26 October 2023
Italian design and architecture firm Pulina Exclusive Interiors is developing innovative new materials that have a lower impact on the environment than traditional yacht interiors.
On the sidelines of the Monaco Yacht Show 2023, which took place in September, Pulina Exclusive Interiors presented fresh innovations in using sustainable materials for yacht interior design, developed using biotechnology.
Tuscan architect Alessandro Pulina, founder of Pulina Exclusive Interiors, in conjunction with the Sant’Anna Institute in Pisa through LAB11, has developed the Aligned with Sustainability project, to promote the use of modern materials developed through biotechnology research.
The project comprises five Italian companies, all aiming for responsible and realistic sustainable solutions to reduce the environmental impact of the yacht industry – Artep, which produces made-to-measure rugs using natural materials; Ohoskin, a Sicilian company that transforms orange and prickly pear sub-products into leather alternatives; Rada, a Forlì-based company that produces fabrics with natural fibres and recycled materials; and VGHN (Very Genuine Hemp Nature), the Florentine hemp processing company.
“The yachting industry is making great strides in this direction.
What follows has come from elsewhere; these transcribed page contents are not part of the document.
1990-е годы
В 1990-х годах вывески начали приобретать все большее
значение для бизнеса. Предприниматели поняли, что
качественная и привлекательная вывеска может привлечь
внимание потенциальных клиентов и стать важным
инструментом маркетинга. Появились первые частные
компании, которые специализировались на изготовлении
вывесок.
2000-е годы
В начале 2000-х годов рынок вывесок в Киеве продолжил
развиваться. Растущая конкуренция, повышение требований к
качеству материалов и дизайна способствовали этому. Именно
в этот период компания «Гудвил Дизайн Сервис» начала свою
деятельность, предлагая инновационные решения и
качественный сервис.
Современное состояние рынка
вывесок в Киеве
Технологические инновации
It is a challenge that requires a major effort, and the only goal must be to protect the planet,” says Pulina. “This is our contribution – we have finally found a way to make a difference in an area in which there is much research and many promises are made, but still nothing revolutionary.
“With the collaboration of LAB11, we are conducting a market research project in Italy that aims to identify businesses with an interest in the use of biotechnology materials in the yachting industry, and now, with them, we are introducing solutions on board that will finally represent a green breakthrough”.
The event was promoted by Cantalupi Light Engineering, the storied Tuscan company that has made sustainability one of its core values since pivoting exclusively to LED lighting in 2012.
“We aim for concrete sustainability that doesn’t focus exclusively on consumption but refers to a much broader vision,” says Alessandro Bedini, head of marketing and communications at Cantalupi.
“[This vision] encompasses packaging, the use of fine materials for production, the circular economy, integration with automation systems, and the positive impact of work on the community. Our LEDs, which have a very high CRI (Colour Rendering Index), make it possible to reduce the number of lighting units on board; to monitor the heat produced and reduce its impact with the cooling system; to control the temperature according to the light outside; and to optimise the light by means of volume sensors.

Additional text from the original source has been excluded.